On Tiling and Spectral Sets in $\mathbb Z_{p^2}\times\mathbb Z_{p^2}$
Weiqi Zhou
TL;DR
This work proves that tiling and spectral sets coincide in the finite group $\mathbb Z_{p^2}\times\mathbb Z_{p^2}$ by recasting the problem in terms of symplectic spectral pairs and analyzing the corresponding zero sets. The authors develop a detailed toolbox based on the symplectic form, related transforms, and a refined subgroup structure of $\mathbb Z_{p^2}\times\mathbb Z_{p^2}$, including the families $K_k$, $H_{j,k}$, and $E_{j,k}$, to control tilings and spectra.

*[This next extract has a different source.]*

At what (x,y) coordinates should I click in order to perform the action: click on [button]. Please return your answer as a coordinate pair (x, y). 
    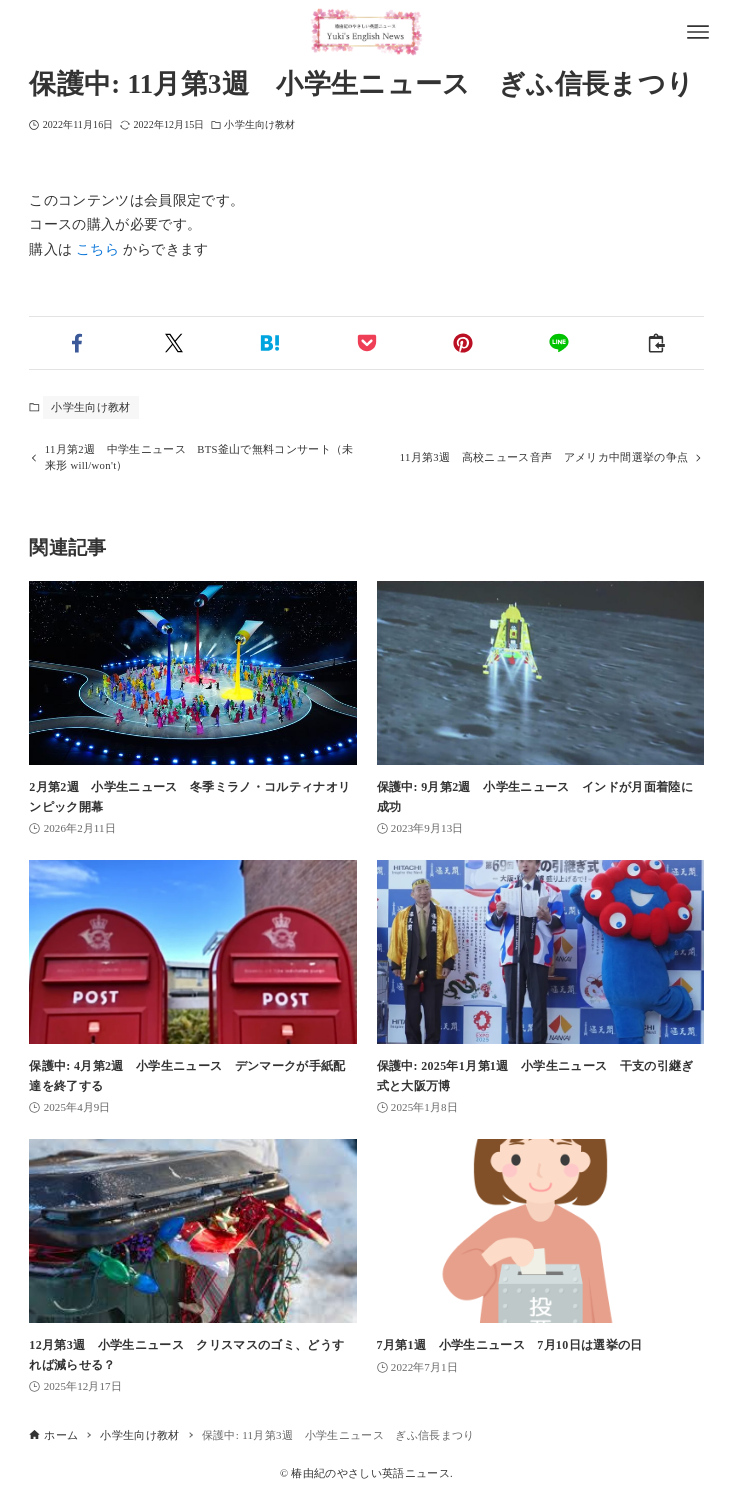
    Looking at the image, I should click on (77, 343).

They establish auxiliary results for sizes $|A|=p$ and $|A|=p^{2m-1}$, and prove that nontrivial spectral sets of intermediate sizes must tile, ultimately yielding the equivalence for all subsets. A weak periodic tiling property is also obtained, showing that in certain tiling configurations one component can be replaced by a periodic set without breaking the tiling relation. These results contribute a discrete analogue to Fuglede-type questions and offer insights into time-frequency structures in finite p-groups.
Abstract
Let $p$ be a prime number, it is shown that tiling and spectral sets coincide in $\mathbb Z_{p^2}\times\mathbb Z_{p^2}$ by considering equivalently symplectic spectral pairs. Symplectic structures appear naturally in time-frequency analysis and provides a perspective to reveal patterns that may not be so evident in the Euclidean setting. The main approach here is however still to count the size of the zero set and analyze its contents. Some auxiliary results concerning tiling sets and spectral sets of sizes $p$ and $p^{2m-1}$ in $\mathbb Z_{p^m}\times\mathbb Z_{p^m}$ are also presented.